▶ DATA SHOWN:
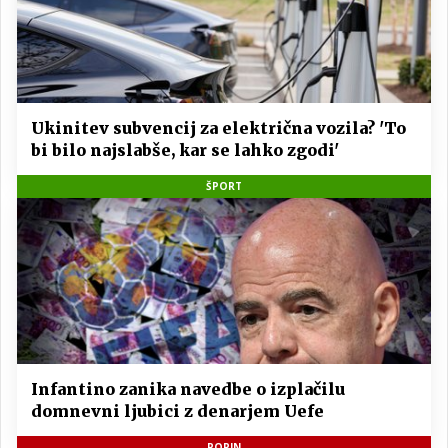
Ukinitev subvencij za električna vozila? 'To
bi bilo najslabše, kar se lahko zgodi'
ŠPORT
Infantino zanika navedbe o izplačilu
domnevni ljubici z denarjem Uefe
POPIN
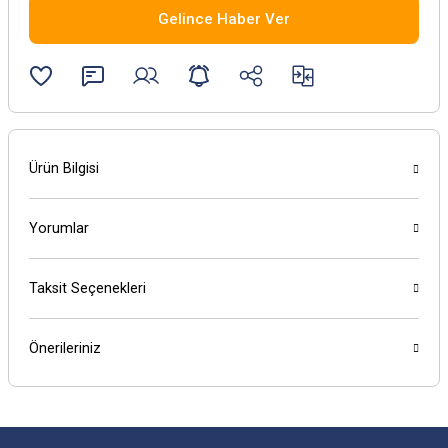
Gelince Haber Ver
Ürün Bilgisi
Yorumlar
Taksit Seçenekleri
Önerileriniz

...

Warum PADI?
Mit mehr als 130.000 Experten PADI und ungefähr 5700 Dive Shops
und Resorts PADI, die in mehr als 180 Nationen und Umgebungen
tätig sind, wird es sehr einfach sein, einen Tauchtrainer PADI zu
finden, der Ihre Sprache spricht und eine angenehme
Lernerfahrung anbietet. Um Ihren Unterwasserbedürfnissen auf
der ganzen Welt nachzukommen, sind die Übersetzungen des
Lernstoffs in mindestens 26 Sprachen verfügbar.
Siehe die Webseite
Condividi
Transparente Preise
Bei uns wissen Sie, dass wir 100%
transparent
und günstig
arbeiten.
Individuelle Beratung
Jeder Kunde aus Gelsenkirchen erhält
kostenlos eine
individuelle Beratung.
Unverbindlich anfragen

* * *

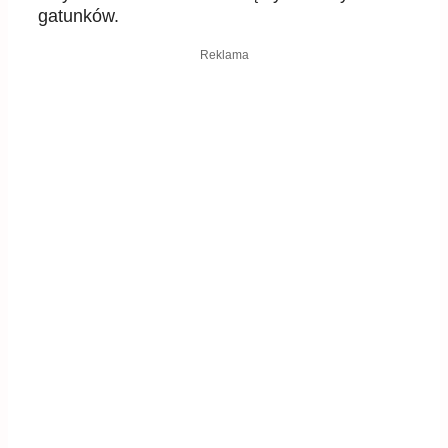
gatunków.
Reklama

▶ REQUIRED ACTION:
Taking the entries above, write out exactly each line from the one holding "kostenlos eine" to the one holding "Unverbindlich anfragen", both included, and stop there.

▶ RESULT BELOW:
kostenlos eine
individuelle Beratung.
Unverbindlich anfragen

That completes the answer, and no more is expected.